Dans une allée d’un supermarché zéro déchet à Labège (Haute-Garonne), le 1er juin 2024.

Et si nous analysions les « Fractures françaises », l’enquête réalisée par Ipsos pour Le Monde, la Fondation Jean Jaurès, le Centre de recherches politiques de Sciences Po et l’Institut Montaigne, réalisée du 14 au 21 novembre auprès d’un panel de 3 000 personnes, non pas en partant des opinions sur la France mais du ressenti des Français ? Et si nous essayions d’esquisser un portrait en kaléidoscope des Français, un portrait « à l’échelle humaine », du nom de l’ouvrage (Gallimard, 1945) rédigé en captivité par Léon Blum (1872-1950), figure du Front populaire de 1936 ?

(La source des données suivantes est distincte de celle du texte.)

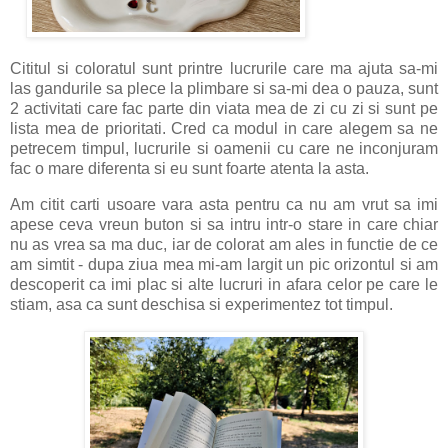
Cititul si coloratul sunt printre lucrurile care ma ajuta sa-mi
las gandurile sa plece la plimbare si sa-mi dea o pauza, sunt
2 activitati care fac parte din viata mea de zi cu zi si sunt pe
lista mea de prioritati. Cred ca modul in care alegem sa ne
petrecem timpul, lucrurile si oamenii cu care ne inconjuram
fac o mare diferenta si eu sunt foarte atenta la asta.
Am citit carti usoare vara asta pentru ca nu am vrut sa imi
apese ceva vreun buton si sa intru intr-o stare in care chiar
nu as vrea sa ma duc, iar de colorat am ales in functie de ce
am simtit - dupa ziua mea mi-am largit un pic orizontul si am
descoperit ca imi plac si alte lucruri in afara celor pe care le
stiam, asa ca sunt deschisa si experimentez tot timpul.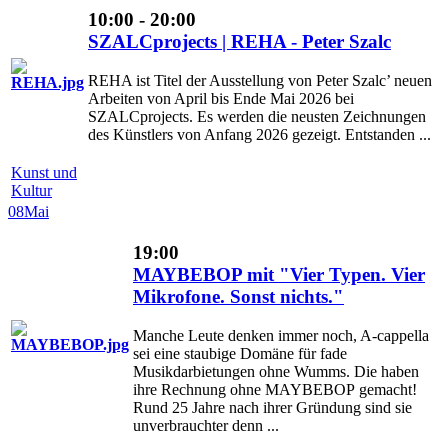
10:00 - 20:00
SZALCprojects | REHA - Peter Szalc
REHA ist Titel der Ausstellung von Peter Szalc’ neuen
Arbeiten von April bis Ende Mai 2026 bei
SZALCprojects. Es werden die neusten Zeichnungen
des Künstlers von Anfang 2026 gezeigt. Entstanden ...
Kunst und
Kultur
08
Mai
19:00
MAYBEBOP mit "Vier Typen. Vier
Mikrofone. Sonst nichts."
Manche Leute denken immer noch, A-cappella
sei eine staubige Domäne für fade
Musikdarbietungen ohne Wumms. Die haben
ihre Rechnung ohne MAYBEBOP gemacht!
Rund 25 Jahre nach ihrer Gründung sind sie
unverbrauchter denn ...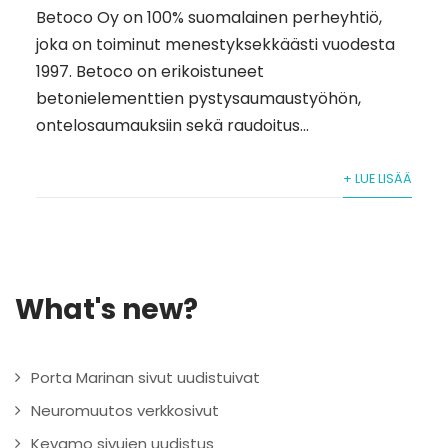
Betoco Oy on 100% suomalainen perheyhtiö,
joka on toiminut menestyksekkäästi vuodesta
1997. Betoco on erikoistuneet
betonielementtien pystysaumaustyöhön,
ontelosaumauksiin sekä raudoitus...
+ LUE LISÄÄ
What's new?
Porta Marinan sivut uudistuivat
Neuromuutos verkkosivut
Kevamo sivujen uudistus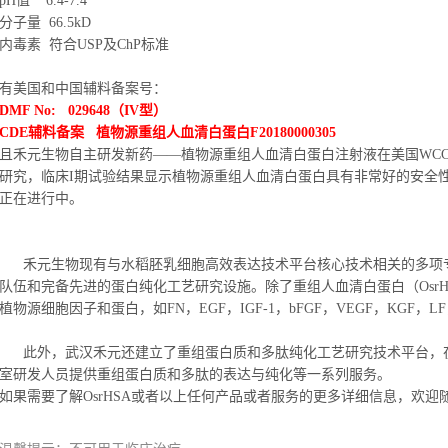
pH值 6.4-7.4
分子量 66.5kD
内毒素 符合USP及ChP标准
有美国和中国辅料备案号：
DMF No: 029648（IV型）
CDE辅料备案 植物源重组人血清白蛋白F20180000305
且禾元生物自主研发新药——植物源重组人血清白蛋白注射液在美国WCCT 
研究，临床I期试验结果显示植物源重组人血清白蛋白具有非常好的安全性
正在进行中。
禾元生物现有与水稻胚乳细胞高效表达技术平台核心技术相关的多项
队伍和完备先进的蛋白纯化工艺研究设施。除了重组人血清白蛋白（Osr
植物源细胞因子和蛋白，如FN，EGF，IGF-1，bFGF，VEGF，KGF，LF
此外，武汉禾元还建立了重组蛋白质和多肽纯化工艺研究技术平台，
室研发人员提供重组蛋白质和多肽的表达与纯化等一系列服务。
如果需要了解OsrHSA或者以上任何产品或者服务的更多详细信息，欢迎
温馨提示：不可用于临床治疗。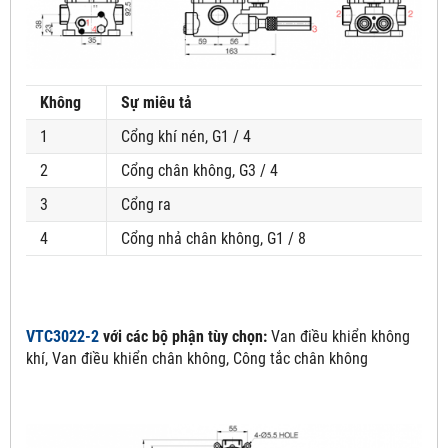
Không
Sự miêu tả
1
Cổng khí nén, G1 / 4
2
Cổng chân không, G3 / 4
3
Cổng ra
4
Cổng nhả chân không, G1 / 8
VTC3022-2
với các bộ phận tùy chọn:
Van điều khiển không
khí, Van điều khiển chân không, Công tắc chân không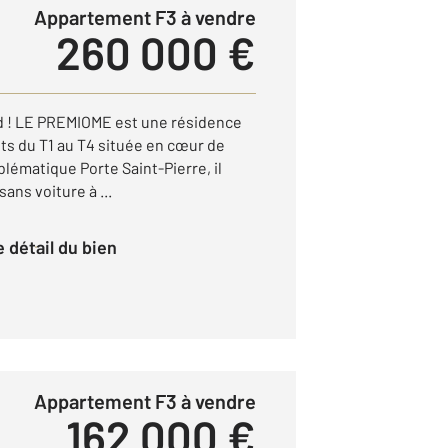
Appartement F3 à vendre
260 000 €
ied ! LE PREMIOME est une résidence
ts du T1 au T4 située en cœur de
blématique Porte Saint-Pierre, il
ans voiture à ...
le détail du bien
Appartement F3 à vendre
162 000 €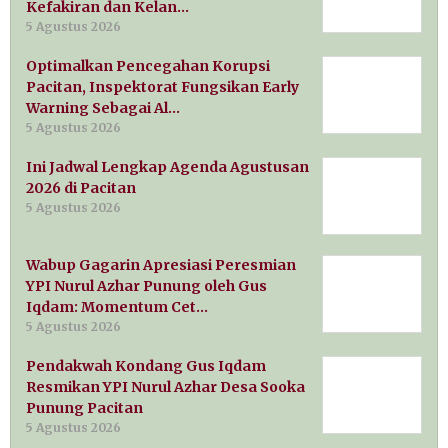
Kefakiran dan Kelan…
5 Agustus 2026
Optimalkan Pencegahan Korupsi
Pacitan, Inspektorat Fungsikan Early
Warning Sebagai Al…
5 Agustus 2026
Ini Jadwal Lengkap Agenda Agustusan
2026 di Pacitan
5 Agustus 2026
Wabup Gagarin Apresiasi Peresmian
YPI Nurul Azhar Punung oleh Gus
Iqdam: Momentum Cet…
5 Agustus 2026
Pendakwah Kondang Gus Iqdam
Resmikan YPI Nurul Azhar Desa Sooka
Punung Pacitan
5 Agustus 2026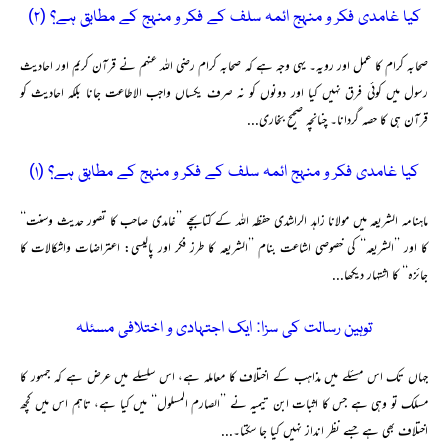
کیا غامدی فکر و منہج ائمہ سلف کے فکر و منہج کے مطابق ہے؟ (۲)
صحابہ کرام کا عمل اور رویہ۔ یہی وجہ ہے کہ صحابہ کرام رضی اللہ عنہم نے قرآن کریم اور احادیث
رسول میں کوئی فرق نہیں کیا اور دونوں کو نہ صرف یکساں واجب الاطاعت جانا بلکہ احادیث کو
قرآن ہی کا حصہ گردانا۔ چنانچہ صحیح بخاری...
کیا غامدی فکر و منہج ائمہ سلف کے فکر و منہج کے مطابق ہے؟ (۱)
ماہنامہ الشریعہ میں مولانا زاہد الراشدی حفظہ اللہ کے کتابچے ’’غامدی صاحب کا تصور حدیث وسنت‘‘
کا اور ’’الشریعہ‘‘ کی خصوصی اشاعت بنام ’’الشریعہ کا طرز فکر اور پالیسی: اعتراضات واشکالات کا
جائزہ‘‘ کا اشتہار دیکھا...
توہین رسالت کی سزا: ایک اجتہادی و اختلافی مسئلہ
جہاں تک اس مسئلے میں مذاہب کے اختلاف کا معاملہ ہے، اس سلسلے میں عرض ہے کہ جمہور کا
مسلک تو وہی ہے جس کا اثبات ابن تیمیہ نے ’’الصارم المسلول‘‘ میں کیا ہے، تاہم اس میں کچھ
اختلاف بھی ہے جسے نظر انداز نہیں کیا جا سکتا۔...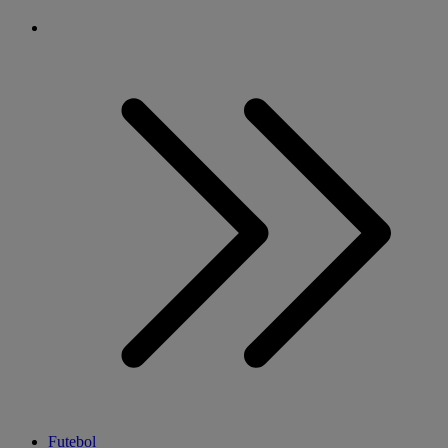
Futebol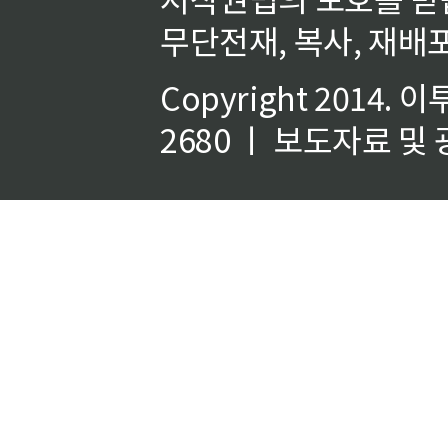
무단전재, 복사, 재배포
Copyright 2014.
이
2680 ㅣ 보도자료 및 광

Premier angle de vue : comment disent-ils vivre, eux que l’écrivain Sylvain Tesson voyait comme des gens qui vivent « au paradis » et « se croient en enfer » ? Ils vivent difficilement et le chiffre doit être médité : 55 % déclarent qu’il leur est difficile de « joindre les deux bouts » – c’est-à-dire d’assumer non pas le petit plaisir superflu ni la grosse dépense exceptionnelle mais les seules « dépenses courantes ». Ce chiffre-là explique beaucoup – et notamment pourquoi le pouvoir d’achat reste, de loin, en tête de la hiérarchie des préoccupations.

Dans le même temps, ils sont bien intégrés dans un réseau de sociabilités : 61 % se déclarent « entourés », et davantage encore les seniors (74 % chez les plus de 70 ans) ; 92 % des Français se trouvent « écoutés » et disent avoir à qui parler de leurs problèmes personnels (même si ce n’est souvent, à 55 %, qu’à une ou deux personnes). Ils sont très nombreux, 73 %, à être partis en vacances durant les douze derniers mois – 19 % dans leur région, 48 % ailleurs en France, 29 % à l’étranger. Et ils se déclarent plutôt satisfaits de leur vie : sur une échelle de 0 à 10, 50 % se placent entre 7 et 10 et 40 % supplémentaires dans une position moyenne, entre 4 et 6.

Nostalgie abstraite

Deuxième angle de vue : comment se définissent-ils ? Si nous sommes dans ce que Norbert Elias avait appelé en 1987 la « société des individus » (du nom d’un ouvrage paru en France en 1991 chez Fayard), où chacun se construit et se bricole sa propre identité, il n’en demeure pas moins que des lignes de forces se dégagent clairement lorsque l’on interroge les Français sur les trois éléments qui les caractérisent le mieux. Il y a, d’abord, à 40 %, la nationalité – nous sommes d’abord Français. Il y a, ensuite, la génération : 38 % des Français pensent être définis par leur âge et ce sentiment monte à 52 % à partir de 60 ans.